What this task involves => The pictures stay out; all of the data is to be printed exactly.

Extracted entries =>
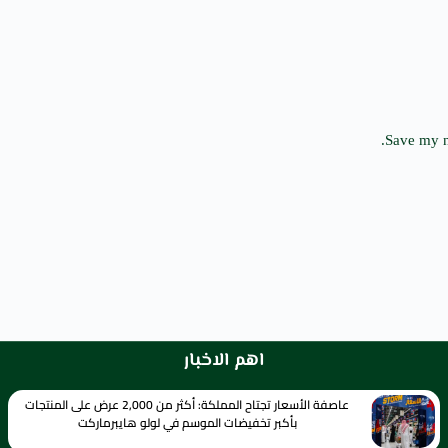
Save my n
اهم الاخبار
عاصفة الأسعار تجتاح المملكة: أكثر من 2,000 عرض على المنتجات
بأكبر تخفيضات الموسم في لولو هايبرماركت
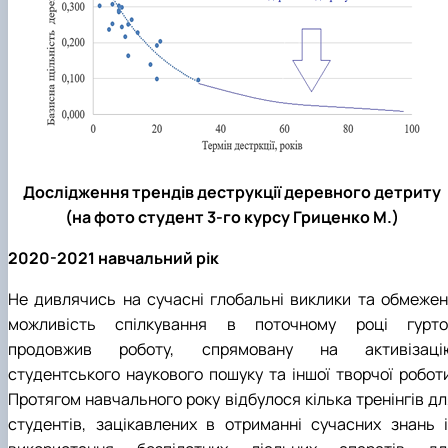
Дослідження трендів деструкції деревного детриту
(на фото студент 3-го курсу Гриценко М.)
2020-2021 навчальний рік
Не дивлячись на сучасні глобальні виклики та обмежен
можливість спілкування в поточному році гурто
продовжив роботу, спрямовану на активізаці
студентського наукового пошуку та іншої творчої роботи
Протягом навчального року відбулося кілька тренінгів дл
студентів, зацікавлених в отриманні сучасних знань і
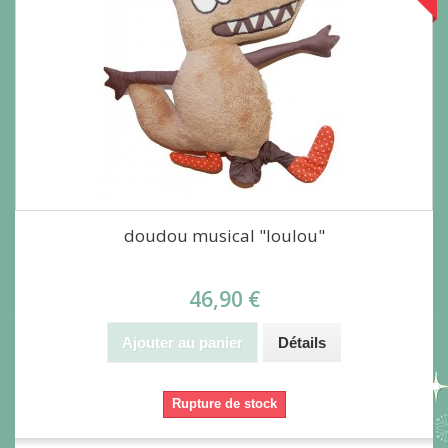
doudou musical "loulou"
46,90 €
Ajouter au panier
Détails
Rupture de stock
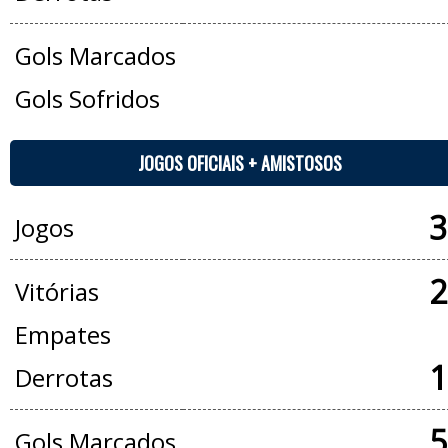
Gols Marcados
Gols Sofridos
JOGOS OFICIAIS + AMISTOSOS
3
Jogos
2
Vitórias
Empates
1
Derrotas
5
Gols Marcados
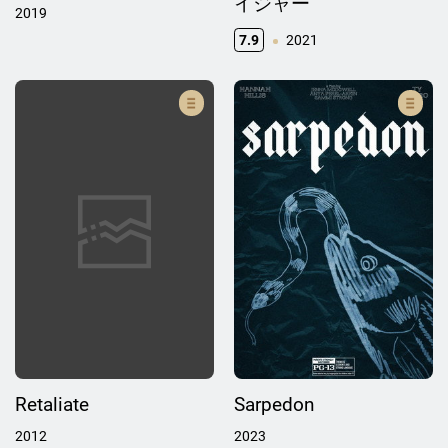
イジャー
2019
7.9
2021
Retaliate
Sarpedon
2012
2023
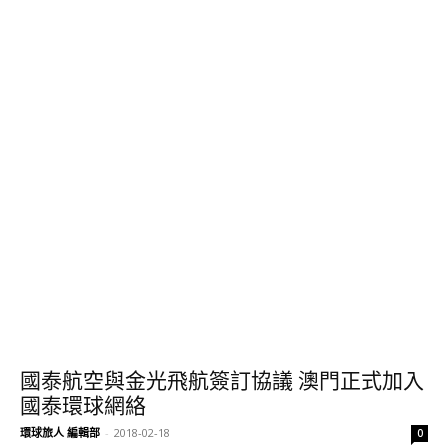
國泰航空與金光飛航簽訂協議 澳門正式加入
國泰環球網絡
環球旅人 編輯部
-
2018-02-18
0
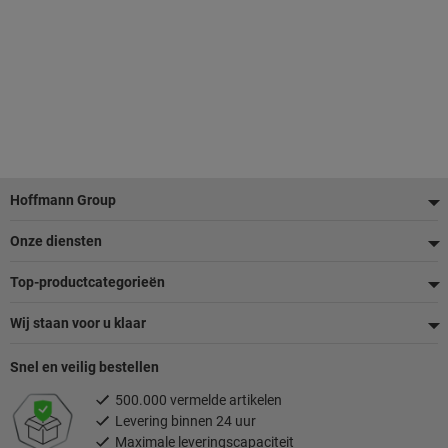
Voettekst
Hoffmann Group
Onze diensten
Top-productcategorieën
Wij staan voor u klaar
Snel en veilig bestellen
500.000 vermelde artikelen
Levering binnen 24 uur
Maximale leveringscapaciteit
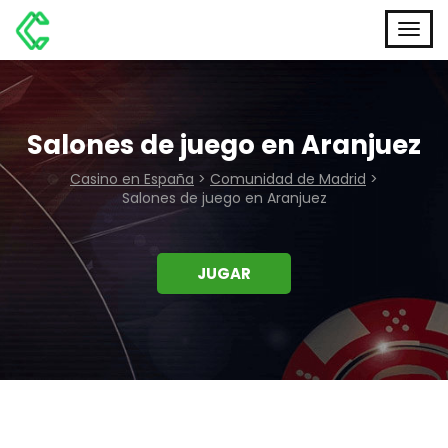
Salones de juego en Aranjuez
Casino en España
>
Comunidad de Madrid
>
Salones de juego en Aranjuez
JUGAR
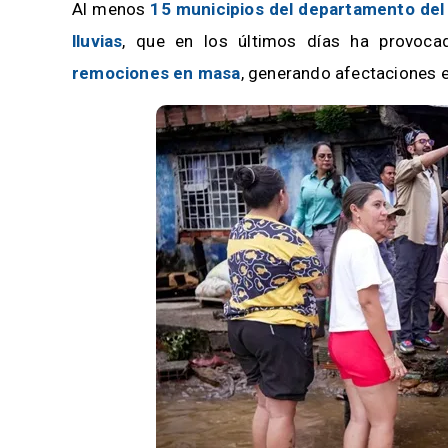
Al menos
15 municipios del departamento del
lluvias
, que en los últimos días ha provoc
remociones en masa
, generando afectaciones en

Output for this exercise =>
Save my n
اهم الاخبار
عاصفة الأسعار تجتاح المملكة: أكثر من 2,000 عرض على المنتجات
بأكبر تخفيضات الموسم في لولو هايبرماركت
Дослідження трендів деструкції деревного детриту
(на фото студент 3-го курсу Гриценко М.)
2020-2021 навчальний рік
Не дивлячись на сучасні глобальні виклики та обмежен
можливість спілкування в поточному році гурто
продовжив роботу, спрямовану на активізаці
студентського наукового пошуку та іншої творчої роботи
Протягом навчального року відбулося кілька тренінгів дл
студентів, зацікавлених в отриманні сучасних знань і
doudou musical "loulou"
46,90 €
Ajouter au panier
Détails
Rupture de stock
Gols Marcados
Gols Sofridos
JOGOS OFICIAIS + AMISTOSOS
3
Jogos
2
Vitórias
Empates
1
Derrotas
5
Gols Marcados
イジャー
2019
7.9
2021
Retaliate
Sarpedon
2012
2023
國泰航空與金光飛航簽訂協議 澳門正式加入
國泰環球網絡
環球旅人 編輯部
-
2018-02-18
0
Voettekst
Hoffmann Group
Onze diensten
Top-productcategorieën
Wij staan voor u klaar
Snel en veilig bestellen
500.000 vermelde artikelen
Levering binnen 24 uur
Maximale leveringscapaciteit
Salones de juego en Aranjuez
Casino en España
>
Comunidad de Madrid
>
Salones de juego en Aranjuez
JUGAR
Al menos
15 municipios del departamento del
lluvias
, que en los últimos días ha provoc
remociones en masa
, generando afectaciones en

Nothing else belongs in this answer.